Will these senior officials succeed in their endeavour, taking into account the realities of Congo RDC‘s economic stagnation? Just take a look at the sad history of the rate of exchange. For more than twenty years it’s been characterized by a steep depreciation of the national currency. Since October 2000, the difference between the «parallel» and official rate of exchange is 600%. On 26 May, the government raised the official exchange rate from 50 Congolese francs (FC) for one US dollar, to 313.5 FC for one US dollar. All this has achieved, is to partially close the gap between the two rates, not do away with it entirely. However, there is a risk. In addition to the effects on living standards, the government simply doesn’t have the necessary cash to carry out all its economic measures. There is a real risk it will prove impossible ever to achieve equality between the two rates.
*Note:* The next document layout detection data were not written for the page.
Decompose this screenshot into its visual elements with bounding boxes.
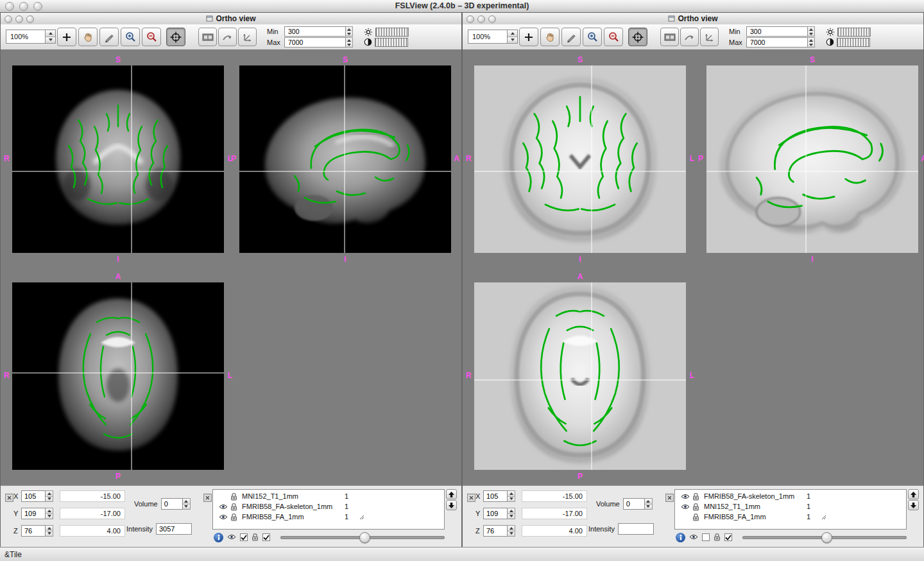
zoom-value[interactable]: 100% bbox=[468, 30, 507, 44]
move-layer-down-button[interactable] bbox=[908, 500, 919, 510]
padlock-icon[interactable] bbox=[691, 513, 701, 521]
padlock-icon[interactable] bbox=[252, 533, 259, 542]
zoom-stepper[interactable] bbox=[45, 30, 56, 44]
visibility-checkbox[interactable] bbox=[240, 533, 248, 541]
x-input[interactable] bbox=[21, 490, 46, 502]
eye-icon[interactable] bbox=[680, 504, 691, 510]
x-stepper[interactable] bbox=[508, 490, 515, 502]
layer-list[interactable]: MNI152_T1_1mm 1 FMRIB58_FA-skeleton_1mm … bbox=[212, 489, 445, 530]
lock-checkbox[interactable] bbox=[724, 533, 732, 541]
layer-list[interactable]: FMRIB58_FA-skeleton_1mm 1 MNI152_T1_1mm … bbox=[674, 489, 907, 530]
pencil-tool-button[interactable] bbox=[99, 28, 119, 46]
y-stepper[interactable] bbox=[46, 508, 53, 519]
movie-mode-button[interactable] bbox=[660, 28, 679, 46]
padlock-icon[interactable] bbox=[714, 533, 721, 542]
close-panel-button[interactable] bbox=[5, 494, 13, 502]
snapshot-button[interactable] bbox=[238, 28, 257, 46]
padlock-icon[interactable] bbox=[229, 503, 239, 511]
zoom-combobox[interactable]: 100% bbox=[468, 30, 518, 44]
max-stepper[interactable] bbox=[346, 37, 353, 47]
brightness-slider[interactable] bbox=[837, 28, 871, 37]
ortho-titlebar[interactable]: Ortho view bbox=[1, 13, 461, 25]
pan-tool-button[interactable] bbox=[78, 28, 98, 46]
resize-grip-icon[interactable] bbox=[359, 514, 364, 520]
layer-row[interactable]: FMRIB58_FA-skeleton_1mm 1 bbox=[213, 501, 444, 512]
max-input[interactable] bbox=[284, 37, 346, 47]
movie-mode-button[interactable] bbox=[198, 28, 217, 46]
cursor-tool-button[interactable] bbox=[57, 28, 76, 46]
center-crosshair-button[interactable] bbox=[166, 28, 185, 46]
y-input[interactable] bbox=[483, 508, 508, 519]
snapshot-button[interactable] bbox=[700, 28, 719, 46]
close-panel-button[interactable] bbox=[665, 494, 674, 502]
layer-row[interactable]: MNI152_T1_1mm 1 bbox=[213, 491, 444, 501]
coronal-view[interactable]: S I R L bbox=[12, 65, 224, 253]
padlock-icon[interactable] bbox=[691, 492, 701, 501]
min-stepper[interactable] bbox=[808, 26, 815, 37]
zoom-out-button[interactable] bbox=[142, 28, 161, 46]
zoom-stepper[interactable] bbox=[507, 30, 518, 44]
slider-handle[interactable] bbox=[359, 532, 370, 543]
padlock-icon[interactable] bbox=[691, 503, 701, 511]
max-input[interactable] bbox=[746, 37, 808, 47]
zoom-in-button[interactable] bbox=[583, 28, 602, 46]
transparency-slider[interactable] bbox=[742, 532, 907, 542]
cursor-tool-button[interactable] bbox=[519, 28, 538, 46]
close-panel-button[interactable] bbox=[203, 494, 212, 502]
volume-stepper[interactable] bbox=[183, 498, 191, 510]
ortho-titlebar[interactable]: Ortho view bbox=[463, 13, 923, 25]
zoom-value[interactable]: 100% bbox=[6, 30, 45, 44]
layer-row[interactable]: FMRIB58_FA_1mm 1 bbox=[675, 512, 906, 522]
info-button[interactable] bbox=[676, 533, 685, 542]
padlock-icon[interactable] bbox=[229, 513, 239, 521]
contrast-slider[interactable] bbox=[837, 38, 870, 47]
eye-icon[interactable] bbox=[218, 504, 229, 510]
axial-view[interactable]: A P R L bbox=[12, 282, 224, 470]
close-panel-button[interactable] bbox=[467, 494, 475, 502]
z-input[interactable] bbox=[483, 525, 508, 537]
eye-icon[interactable] bbox=[689, 533, 698, 541]
zoom-out-button[interactable] bbox=[604, 28, 623, 46]
padlock-icon[interactable] bbox=[229, 492, 239, 501]
min-input[interactable] bbox=[284, 26, 346, 37]
slider-handle[interactable] bbox=[821, 532, 832, 543]
sagittal-view[interactable]: S I P A bbox=[239, 65, 451, 253]
z-input[interactable] bbox=[21, 525, 46, 537]
layer-row[interactable]: FMRIB58_FA_1mm 1 bbox=[213, 512, 444, 522]
max-stepper[interactable] bbox=[808, 37, 815, 47]
center-crosshair-button[interactable] bbox=[628, 28, 647, 46]
min-stepper[interactable] bbox=[346, 26, 353, 37]
eye-icon[interactable] bbox=[218, 514, 229, 520]
coronal-view[interactable]: S I R L bbox=[474, 65, 686, 253]
layer-row[interactable]: FMRIB58_FA-skeleton_1mm 1 bbox=[675, 491, 906, 501]
eye-icon[interactable] bbox=[680, 494, 691, 499]
move-layer-up-button[interactable] bbox=[446, 489, 457, 499]
zoom-in-button[interactable] bbox=[121, 28, 140, 46]
sagittal-view[interactable]: S I P A bbox=[706, 65, 918, 253]
visibility-checkbox[interactable] bbox=[702, 533, 710, 541]
resize-grip-icon[interactable] bbox=[821, 514, 826, 520]
brightness-slider[interactable] bbox=[375, 28, 409, 37]
sync-views-button[interactable] bbox=[680, 28, 699, 46]
lock-checkbox[interactable] bbox=[262, 533, 270, 541]
pan-tool-button[interactable] bbox=[540, 28, 560, 46]
transparency-slider[interactable] bbox=[280, 532, 445, 542]
volume-input[interactable] bbox=[623, 498, 645, 510]
eye-icon[interactable] bbox=[227, 533, 236, 541]
min-input[interactable] bbox=[746, 26, 808, 37]
axial-view[interactable]: A P R L bbox=[474, 282, 686, 470]
zoom-combobox[interactable]: 100% bbox=[6, 30, 56, 44]
z-stepper[interactable] bbox=[508, 525, 515, 537]
volume-stepper[interactable] bbox=[645, 498, 653, 510]
x-stepper[interactable] bbox=[46, 490, 53, 502]
layer-row[interactable]: MNI152_T1_1mm 1 bbox=[675, 501, 906, 512]
info-button[interactable] bbox=[214, 533, 223, 542]
pencil-tool-button[interactable] bbox=[561, 28, 581, 46]
y-input[interactable] bbox=[21, 508, 46, 519]
move-layer-down-button[interactable] bbox=[446, 500, 457, 510]
y-stepper[interactable] bbox=[508, 508, 515, 519]
sync-views-button[interactable] bbox=[218, 28, 237, 46]
z-stepper[interactable] bbox=[46, 525, 53, 537]
move-layer-up-button[interactable] bbox=[908, 489, 919, 499]
x-input[interactable] bbox=[483, 490, 508, 502]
The government says it can count on help from foreign donor nations and organisation, likewise on its own income-generating activities. However, cash-in-hand is mostly obtained from diamond sales. Diamond merchants I’ve spoken to, say they simply can’t understand how the government can be so optimistic, because the diamond industry is very badly organized. Charles Mputu is a Congolese diamond merchant. He says: «Since the monopoly granted to the Israeli company Industrial Diamond International-Congo (IDI-Congo) ended, there’s been no diamond exchange operating, and that’s the government’s fault.» In other words, all diamond-dealing activities remain outside the usual banking institutions.

As for help coming from foreign donor nations and organisations, that’s still hypothetical, because to-date, not much has as been seen. The governor of the Central Bank says he is counting on two sure promises: 123 million euros from the European Union, and 45 million dollars from the United States.

Panic at the central market

Have the government’s efforts proved effective? Just look at what’s happening at Kinshasa’s Central Market. It’s complete panic! The breakdown in the transport system means that traders can’t get to market with their goods; neither can prospective purchasers. The few traders who manage to arrive have practically nothing to sell.

Jean Mvumbi is a frozen chicken salesman. Normally, he would sell six to seven boxes of frozen chickens per day. Since the government’s new economic measures have come into force, he’s lucky if he manages to sell five chickens. Anita Mbuyi sells fish. But for the last four days she hasn’t managed to sell anything and her fish stocks will probably rot. She started to sell fish because her husband’s wages, (he’s a civil servant) were no longer enough to support his family. She’s very pessimistic about the country’s future and doubts if the government’s economic measures will prove effective. She says: «Already business is bad. With the new price-rises, nobody’s coming any longer to the market. During Mobutu’s reign, the police used to harass us, but nobody went hungry. Now we’re wondering how the children will be able to continue in school. School fees will be far too high».

Many Congolese share Mrs. Mbuyi’s concerns, but don’t know whom to blame. The government, who says it’s taken these economic measurers in good faith, to ensure the people’s happiness? Or, Almighty God, who knows everything but who seems to remain insensitive to the supplications of the Congolese people? In Kinshasa, churches and other places of worship are filled to overflowing. There’s never been so many people at prayer!